ATAS/567/2024 du 11.07.2024 ( CHOMAG )

En fait
En droit

rÉpublique et

canton de genÈve

POUVOIR JUDICIAIRE

 

A/1330/2024 ATAS/567/2024

COUR DE JUSTICE

Chambre des assurances sociales

Arrêt incident du 11 juillet 2024

Chambre 2

 

En la cause

A______
représenté par Me Lida LAVI

 

 

recourant

 

contre

OFFICE CANTONAL DE L'EMPLOI

 

 

intimé

 


EN FAIT

1.        Monsieur A______ (ci-après : l'assuré, l'intéressé ou le recourant), né en 1969, célibataire, s’est inscrit le 5 septembre 2023 à l’assurance-chômage, en vue d’un emploi à plein temps (100 %).

Dès juillet 2023, l’assuré a rempli des formulaires « preuves des recherches personnelles en vue de trouver un emploi ».

2.        L’office cantonal de la population et des migrations (ci-après : OCPM) ayant conclu dans un « rapport d’entraide administrative interdépartementale » du 6 décembre 2023 qu’il ne pouvait confirmer que l’intéressé résidait à l’adresse indiquée aux autorités de l’assurance-chômage (rue B______ à Genève) ni à l’adresse de la société anonyme qu’il avait créée en 2022 (ci-après : la société anonyme), la caisse de chômage compétente pour le versement des indemnités de chômage, à savoir la caisse cantonale genevoise de chômage (ci-après : la caisse), a écrit le 13 décembre 2023 à l’assuré qu’elle avait des doutes quant à son domicile et à sa volonté de rechercher une activité salariée.

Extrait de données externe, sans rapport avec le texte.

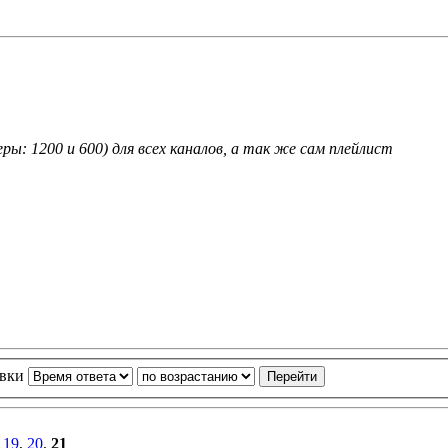
ы: 1200 и 600) для всех каналов, а так же сам плейлист
овки
,
19
,
20
,
21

Par courrier de son conseil nouvellement constitué du 14 décembre 2023, l’intéressé a notamment répondu que son autorisation de séjour (permis B) n’avait à ce jour pas été remise en question par l’OCPM.

S’en est suivi un échange de correspondance entre l’office cantonal de l’emploi (ci‑après : l’OCE, l’office ou l’intimé) et l’assuré, qui a fourni des renseignements et des pièces.

3.        Par décision du 24 janvier 2024, l’OCE a nié le droit de l’intéressé à l’indemnité de chômage depuis le premier jour contrôlé, soit dès le 5 septembre 2023, la condition du domicile en Suisse n’étant pas remplie et étant notamment relevé par l’office que ses enfants étaient domiciliés dans un bien immobilier sis dans une commune française non éloignée du territoire genevois et appartenant à l’intéressé.

4.        Le 20 février 2024, l’assuré a formé opposition contre cette décision, produisant entre autres le contrat de bail à loyer du 25 avril 2023 portant sur l’adresse genevoise susmentionnée (appartement de 2 pièces, durée de bail du 16 mai 2023 au 15 mai 2024).

En parallèle, il a répondu les 8 et 13 mars 2024 par courriels à des questions posées par l’office concernant la société anonyme.

5.        Par décision sur opposition rendue le 14 mars 2024, l’OCE a rejeté l’opposition du 21 (recte : 20) février 2024 et a confirmé sa décision – initiale – du 24 janvier 2024.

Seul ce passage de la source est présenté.